İstanbul
Davaya bakan İstanbul 33. Ağır Ceza Mahkemesince hazırlanan 639 sayfalık gerekçeli kararda, cumhuriyet savcılığının iddianamesi ve mütalaası aktarıldıktan sonra yargılama aşamasındaki savunmalar ve delillere yer verildi.
Kararda daha sonra delillerin incelenmesi, mahkeme heyetince ulaşılan kanaat, sabit görülen fiil ve suçun nitelendirilmesi ile sanıklar ve müsadere edilen şirketler yönünden hukuki değerlendirme yapıldı.
FETÖ'yle ilgili değerlendirmelere yer verilen kararda, örgütün Türkiye'nin yanı sıra 150'yi aşkın ülkede yaygınlaştığı aktarıldı. Kararda, ülke içindeki pek çok şirketin örgütün yurt dışı faaliyetlerini finanse eder duruma geldiği, söz konusu yapılanmanın yurt içinde ve yurt dışında eğitim, sağlık, medya, finans, ticaret, sivil toplum gibi farklı alanlarda faaliyet gösteren çok sayıda kuruluşunun bulunduğu belirtildi.

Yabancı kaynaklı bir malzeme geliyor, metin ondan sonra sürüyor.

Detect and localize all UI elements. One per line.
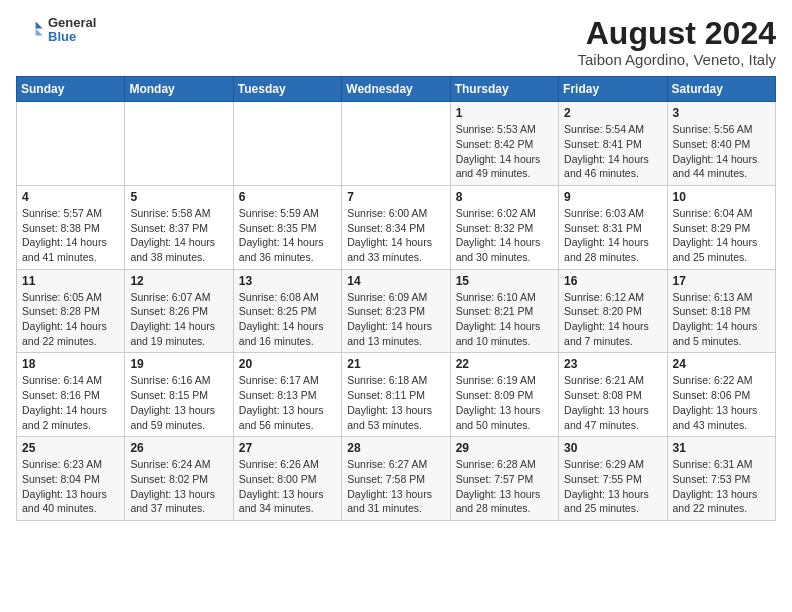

Örgütün sermaye değerine ilişkin değerlendirmelerin de yapıldığı kararda, "FETÖ'nün dünya çapında tahmin edilen sermaye değeri 150 milyar dolardır. Bu sermaye birikimi başta özel sektör olmak üzere kamu sektörü ve sivil toplum kuruluşlarından gerek emrivaki yöntemlerle gerekse ekonomik faaliyetlerle oluşturulmuştur." tespitine yer verildi.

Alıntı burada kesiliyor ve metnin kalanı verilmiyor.